I just finished reading 1491 by Charles C. Mann, and I have to say, everyone should read this.

Columbus discovery of the Americas changed the world, but until reading this book, I didn’t have any clue of the degree to which the world changed. Before reading it, the idea I had of the Americas that Europeans discovered was closer to that of the noble savage than anything else. In my old, incorrect, paradigm, the indigenous population was destroyed by the genocide of greedy conquistadors and similar violence.

Instead, anthropologists now think that that the population of the New World rivaled that of the Old, but the people there lacked genetic diversity. An example of this would be the distribution of blood types. The A and B blood alleles were almost completely absent in Central and South America, so that the entire population had Type O blood.

As a result of this homogeneity, the lack of exposure to contagious diseases like smallpox and the plague, and the resulting ignorance of how to use quarantine meant that disease decimated 90% of the indigenous population before they even saw an explorer.

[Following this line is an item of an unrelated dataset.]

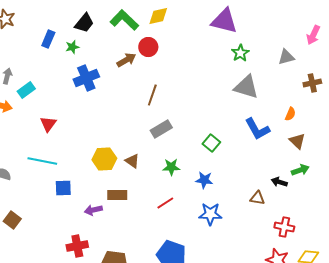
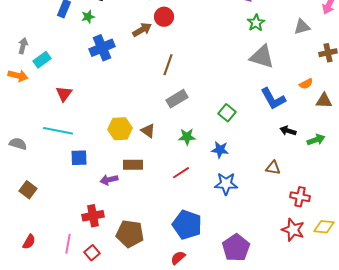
orange semicircle: (290, 114) -> (306, 84), turned 40
brown triangle: (297, 141) -> (324, 101), moved, turned -42
black arrow: (279, 182) -> (288, 131), moved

That information alone cast the native population in a new light. But this also means that the populations of the various fauna found in the Americas was much smaller than later observed. For example, the natives kept large animals like the bison a days journey from any village and kept their population under control.

Another story of the fauna of North America is the passenger pigeon. It is now extinct, but John James Audubon recorded watching what must have been billions of pigeons passing overhead for three days straight. The bird was not seen in this magnitude because the indigenous people kept them in check.

Finally, 1491 showed me that the foods from the Americas have become the staples of the world. Three of the top five staple foods that the world consumes — maize (corn), potatoes, and cassava — have their origins in the Americas. Mann asserts that the introduction of cassava into Africa made the later slave trade possible since it became the staple of choice in much of Africa.

I haven’t even talked about how great the civilizations in America were — empires rivaling those of ancient Rome grew and thrived and then died out centuries before the first explorer showed up. In the past, some people have floated theories of ancient European colonizers to explain the unexpected sophistication that we found among the “noble savages”.

So go get a copy of 1491. You won’t regret it.